Saturday, April 3, 2010

A voice of your own.

Just back from a week in England’s green and pleasant land, Mary Oliver’s The Journey is still with me:

But little by little,
as you left their voices behind,
the stars began to burn
through the sheets of clouds,
and there was a new voice
which you slowly
recognized as your own,
that kept you company
as you strode deeper and deeper
into the world

The year is nineteen seventy four, winter is but scattered patches of snow on wet, brown grass. I am leaning out of a classroom window, breathing the air of spring. And freedom. For school is coming to an end, and so are years of compulsory education, of doing the expected. Suddenly I am the one to decide what to do with the rest of my life.

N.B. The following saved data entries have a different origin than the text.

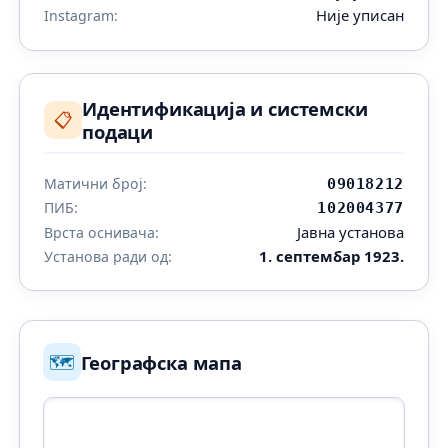
Није уписан
Instagram:
Идентификација и системски
📋
подаци
Матични број:
09018212
ПИБ:
102004377
Јавна установа
Врста оснивача:
1. септембар 1923.
Установа ради од:
🗺️
Географска мапа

Or am I? What exactly is for me to decide, and what is this me anyway? What is my own voice and what are the echoes of parents, teachers, peers, culture, tradition?

“What are your plans, then?”
A friend is standing next to me, our school day is dedicated to our future.
“I just need to cross a border,” I say, “I need to go somewhere completely different.”

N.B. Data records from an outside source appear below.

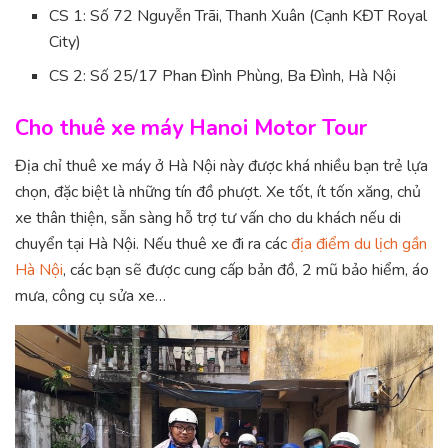
CS 1: Số 72 Nguyễn Trãi, Thanh Xuân (Cạnh KĐT Royal
City)
CS 2: Số 25/17 Phan Đình Phùng, Ba Đình, Hà Nội
Cho thuê xe máy Hanoi Motor Tour
Địa chỉ thuê xe máy ở Hà Nội này được khá nhiều bạn trẻ lựa
chọn, đặc biệt là những tín đồ phượt. Xe tốt, ít tốn xăng, chủ
xe thân thiện, sẵn sàng hỗ trợ tư vấn cho du khách nếu di
chuyển tại Hà Nội. Nếu thuê xe đi ra các
địa điểm du lịch gần
Hà Nội
, các bạn sẽ được cung cấp bản đồ, 2 mũ bảo hiểm, áo
mưa, công cụ sửa xe…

I had no idea what I meant, there was just this undefined longing.

Five months later I am in another classroom, in green and pleasant England. Upon my arrival, I felt the country had opened its arms to greet me. As if I had come back to a place that was mine from the very start.

As if the country had a voice of its own. A voice that spoke into my ear. And my heart. A voice that lead me to recognize my own. Though only slowly. Slowly.